Cherry Smyth, poet, curator and art writer, is one of the collaborators in Jaki Irvine’s new work If the Ground Should Open…, a major new commission for IMMA presented on the occasion of the centenary of the historic Easter uprisings of 1916. In this blog Smyth discusses her response to Irvine’s work and presents her poem Foreign Body which is performed within the first and eponymous track of Irvine’s new work, currently at IMMA.

A one-off live performance of If the Ground Should Open…, in its entirety, takes place on Tuesday 13 December at 7pm in the atmospheric surrounds of the Great Hall at IMMA, where the footage for the original sound and video work was developed. Cherry Smyth will participate in this live performance alongside the other project performers which include Louise Phelan and Cats Irvine (vocals) ; Sarah Grimes (drums); Jane Hughes (cello); Izumi Kimura (piano); Hilary Knox (bagpipes); Liz McClaren (violin) and Aura Stone (double bass).

Book Tickets €8 euro including post performance reception.

Foreign Body – a poem by Cherry Smyth written for Jaki Irvine, If the Ground Should Open (2016)

When Jaki Irvine asked me to respond to her book Days of Surrender (Copy Press, London, 2015), two things hooked me: the notion of bystanding, inspired by those who claimed to be ‘innocent bystanders’ in Dublin in 1916 and the name Elizabeth O’Farrell, which kept ringing and echoing back as Mairéad Farrell.  Who draws the line of innocence and who chooses to cross it?  I like to think I could have been Elizabeth O’Farrell, risking gunfire in the streets, sacrificing safety and I shudder to think I could have been Mairéad Farrell, an active member of the IRA, jailed for ten years for bombing a hotel and then assassinated by the SAS.  Where does the choice lie?  And how does history choose its heroines?

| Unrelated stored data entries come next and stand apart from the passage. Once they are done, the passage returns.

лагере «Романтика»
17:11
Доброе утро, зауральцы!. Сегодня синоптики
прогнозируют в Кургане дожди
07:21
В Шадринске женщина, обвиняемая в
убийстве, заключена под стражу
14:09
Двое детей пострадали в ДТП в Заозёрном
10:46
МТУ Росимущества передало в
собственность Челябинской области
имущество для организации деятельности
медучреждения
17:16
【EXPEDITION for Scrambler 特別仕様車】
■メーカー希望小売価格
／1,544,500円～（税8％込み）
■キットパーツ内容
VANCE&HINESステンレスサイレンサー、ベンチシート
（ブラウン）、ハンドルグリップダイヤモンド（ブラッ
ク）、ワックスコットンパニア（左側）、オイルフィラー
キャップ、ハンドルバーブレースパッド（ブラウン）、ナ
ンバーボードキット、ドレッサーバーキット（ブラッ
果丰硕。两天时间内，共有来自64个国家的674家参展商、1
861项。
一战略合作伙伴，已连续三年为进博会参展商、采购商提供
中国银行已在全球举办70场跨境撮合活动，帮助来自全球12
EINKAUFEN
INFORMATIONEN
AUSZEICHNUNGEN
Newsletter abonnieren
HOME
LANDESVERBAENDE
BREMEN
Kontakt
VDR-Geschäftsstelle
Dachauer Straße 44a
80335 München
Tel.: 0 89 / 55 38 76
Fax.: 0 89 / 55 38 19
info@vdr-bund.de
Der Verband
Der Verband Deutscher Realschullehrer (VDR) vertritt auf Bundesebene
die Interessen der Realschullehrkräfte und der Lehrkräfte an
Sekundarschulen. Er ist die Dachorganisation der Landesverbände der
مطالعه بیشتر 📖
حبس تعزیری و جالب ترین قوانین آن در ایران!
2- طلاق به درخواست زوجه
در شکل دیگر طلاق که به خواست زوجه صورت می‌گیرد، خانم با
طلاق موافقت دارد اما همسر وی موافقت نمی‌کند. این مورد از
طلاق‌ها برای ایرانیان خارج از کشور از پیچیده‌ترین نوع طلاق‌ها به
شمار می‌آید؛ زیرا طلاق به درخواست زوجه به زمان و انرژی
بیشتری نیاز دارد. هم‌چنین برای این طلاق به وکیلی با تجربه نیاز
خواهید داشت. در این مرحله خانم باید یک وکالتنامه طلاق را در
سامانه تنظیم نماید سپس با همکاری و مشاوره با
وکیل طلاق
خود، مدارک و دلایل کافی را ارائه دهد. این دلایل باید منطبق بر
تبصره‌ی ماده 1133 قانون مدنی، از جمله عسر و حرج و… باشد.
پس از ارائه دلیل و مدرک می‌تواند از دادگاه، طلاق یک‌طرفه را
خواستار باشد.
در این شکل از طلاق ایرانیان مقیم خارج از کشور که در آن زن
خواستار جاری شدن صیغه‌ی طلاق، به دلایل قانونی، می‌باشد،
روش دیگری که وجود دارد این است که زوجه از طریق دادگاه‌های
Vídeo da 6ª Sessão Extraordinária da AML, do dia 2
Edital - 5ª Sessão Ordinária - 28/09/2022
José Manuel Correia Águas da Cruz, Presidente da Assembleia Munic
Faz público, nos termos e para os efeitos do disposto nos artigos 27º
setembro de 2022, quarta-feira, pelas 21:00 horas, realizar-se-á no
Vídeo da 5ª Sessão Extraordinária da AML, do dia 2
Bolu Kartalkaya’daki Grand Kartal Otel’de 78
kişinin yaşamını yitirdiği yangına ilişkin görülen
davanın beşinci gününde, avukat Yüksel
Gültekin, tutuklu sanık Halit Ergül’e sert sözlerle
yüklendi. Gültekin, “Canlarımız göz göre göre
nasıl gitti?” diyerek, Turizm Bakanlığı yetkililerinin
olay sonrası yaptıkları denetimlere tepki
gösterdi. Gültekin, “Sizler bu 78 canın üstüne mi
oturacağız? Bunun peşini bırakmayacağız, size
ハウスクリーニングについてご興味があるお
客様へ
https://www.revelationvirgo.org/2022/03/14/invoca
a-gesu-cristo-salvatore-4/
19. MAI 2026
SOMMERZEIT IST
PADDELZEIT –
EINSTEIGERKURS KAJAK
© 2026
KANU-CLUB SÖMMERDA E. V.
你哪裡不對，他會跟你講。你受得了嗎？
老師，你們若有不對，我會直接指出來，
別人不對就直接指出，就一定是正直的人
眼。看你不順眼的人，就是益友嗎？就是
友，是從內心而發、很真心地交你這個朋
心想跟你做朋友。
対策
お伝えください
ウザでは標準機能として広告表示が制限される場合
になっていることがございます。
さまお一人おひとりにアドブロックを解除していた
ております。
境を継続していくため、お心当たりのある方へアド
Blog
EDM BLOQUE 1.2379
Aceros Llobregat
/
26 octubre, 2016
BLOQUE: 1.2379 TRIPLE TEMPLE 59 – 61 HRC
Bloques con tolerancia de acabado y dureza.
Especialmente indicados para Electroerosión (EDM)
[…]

Winston Churchill Avenue, Gibraltar

I had been haunted by Mairéad Farrell’s death since 1988 and knew I could only understand her lack of choice if some part of me became her through a poem.  I wrote about this process more fully in an essay entitled Bystander.

I am interested in how art and poetry can build a space that can hold everything: the collapsed and derided financial system, the failed and deluded electoral system and the ongoing, troubled and troubling project of a united and independent Ireland.  Jaki Irvine’s If the Ground Should Open… creates this kind of space, a space we didn’t know how much we needed until it appeared, a space that has the audacity to put anomalous things together and make a moral resonance.

If the Ground Should Open… presents a big, bleak space, with a mournful coaxing of sound and women’s voices.  The traditional white space around a poem, Irvine juices with music, colours with sound that lifts my poem, Foreign Body, into a new auditory landscape.  This allows others to inhabit the world of the poem in a much fuller and more powerful way.  It is a world of deep (and deepening) frustration with how women’s power and wisdom are dulled, ditched or destroyed by patriarchal culture.

‘The mouth is engineered by gender’ writes Vahni Capildeo in her striking new collection Measures of Expatriation (Carcanet, 2016) and Irvine captures this wonderfully in the phone excerpt of a corrupt, male banker cackling with glee set against visceral female keening.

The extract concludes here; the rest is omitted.